A trial with clonidine (37.5 mcg/day) started at the age of 14, but it provoked paradoxical effects (agitations, insomnia, clastic crisis and seizures) and was stopped after two weeks.

At 16 years old, there was no progress in challenging behavior. He continued to scream and spit continuously, walking agitatedly for several hours. He exhibited crises of violence at night, breaking everything in his room. He was hospitalized for three weeks in a psychiatric unit. Laboratory tests and pupillary light reflex showed no anomalies. He tested negative for intolerance to gluten, lactose and casein.

Quetiapine (6.25 mg) was introduced at night, and then increased to 6.25 mg in the morning, afternoon, and 12.5 mg in the evenings. Mild improvements in the behavioral disorder were observed, with less severe agitation and aggressiveness.

Melatonin was reintroduced at 3 mg at bedtime, this time with satisfactory effects.

A new orthopedic examination revealed that he was still walking on tiptoe with important antetorsion of the hips; with plantigrade feet, he could only make small steps.
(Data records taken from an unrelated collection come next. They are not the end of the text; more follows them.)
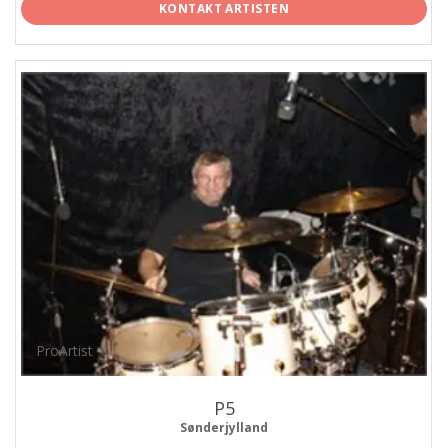
KONTAKT ARTISTEN
ProArtist
P5
Sønderjylland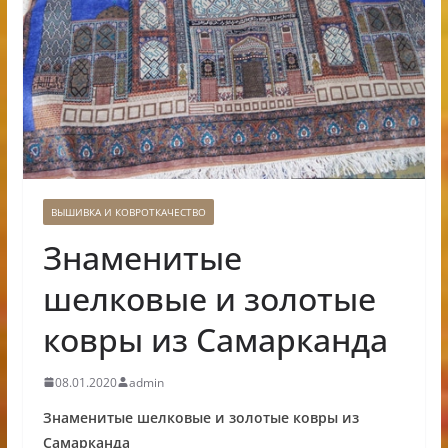
ВЫШИВКА И КОВРОТКАЧЕСТВО
Знаменитые
шелковые и золотые
ковры из Самарканда
08.01.2020
admin
Знаменитые шелковые и золотые ковры из
Самарканда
The examination also revealed bilateral 5° dorsiflexion with extended knees, good mobility of the hips and a properly aligned spine.

To alleviate the alternating episodes of constipation, false diarrhea and real diarrhea, an osmotic laxative and granulate argyle were introduced following normal clinical practice and with positive effects.
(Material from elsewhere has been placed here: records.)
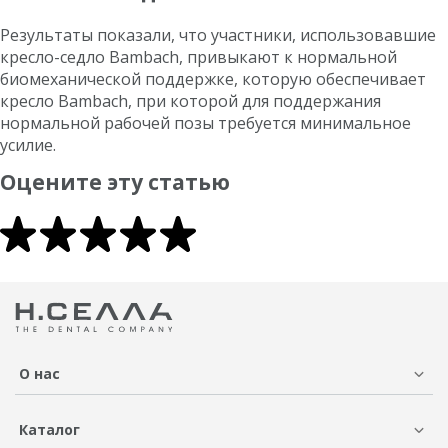
Результаты показали, что участники, использовавшие
кресло-седло Bambach, привыкают к нормальной
биомеханической поддержке, которую обеспечивает
кресло Bambach, при которой для поддержания
нормальной рабочей позы требуется минимальное
усилие.
Оцените эту статью
О нас
Каталог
Low-dose venlafaxine (18.75 mg/ day) was introduced when he was 17 years old. Screaming and spitting began to disappear and his transitions from school to home were better handled. He gave kisses, let himself be handled more easily and gained autonomy in everyday activities. He became calmer, more composed and attentive. While he still ripped his clothes and put the threads to his mouth, but he was able to remain very quiet.

At 18 years old, major progress in attention was observed. He could stay calm and appeased. He was able to obey to simple commands and could control his hunger. He became notably less aggressive with himself and others. The episodes of compulsive masturbation disappeared. Screaming and spitting disappeared almost completely. He could better manage his relationships with others, being more conciliatory and more accepting of being touched. He became cunning and playful. He could be "cuddly," giving his parents kisses on the cheek. Transitions in places and situations were better experienced. He was sleeping well, and even though nocturnal awakenings were still present, he could go back to sleep by himself.
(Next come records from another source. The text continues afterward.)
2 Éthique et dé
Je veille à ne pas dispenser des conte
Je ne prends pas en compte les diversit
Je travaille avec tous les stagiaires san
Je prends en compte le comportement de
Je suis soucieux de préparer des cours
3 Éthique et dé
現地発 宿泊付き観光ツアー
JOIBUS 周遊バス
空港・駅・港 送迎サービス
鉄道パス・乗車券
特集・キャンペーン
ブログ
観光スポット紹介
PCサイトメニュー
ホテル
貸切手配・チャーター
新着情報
Today, this young man continues his apprenticeship of everyday life. He is quieter and has learned simple actions performed in an everyday context. He can smile and be playful and lend attention to the environment and to other persons. His language is composed of about ten words. It progresses slowly but continuously. He sleeps well and eats well. He progresses in his acquisition of small segments of autonomy, but always with the support of the adults. The cries have almost disappeared; sputum is present only in cases of major stress or frustration.

Some problems remain unresolved, such as issues with movement and double incontinence.

Overall, he is peaceful yet interested and present in relationships. He is less parasitized by his "moods," and his character remains unchanged: in the words of his mother, “a strand of opposition and a touch of malice.”


The improvements in the challenging behavior of this young man throughout his entire lifetime provides hope for the treatment of ASD’s typical behavioral disorders. In this case report, we assess behavioral improvements in a young adult with ASD treated with low doses of venlafaxine. The use of antidepressants could be considered a clinically well-tolerated alternative and could represent a substantial improvement in the care of patients with intellectual disabilities, especially if severe, along with autism spectrum disorder (ASD) and other severe behavioral disorders.s

The importance of this result is that it provides confirmation of a new pharmaceutical strategy to improve the quality of life of these patients and contributes to the definition of a specific pharmacological recommendation [21,24].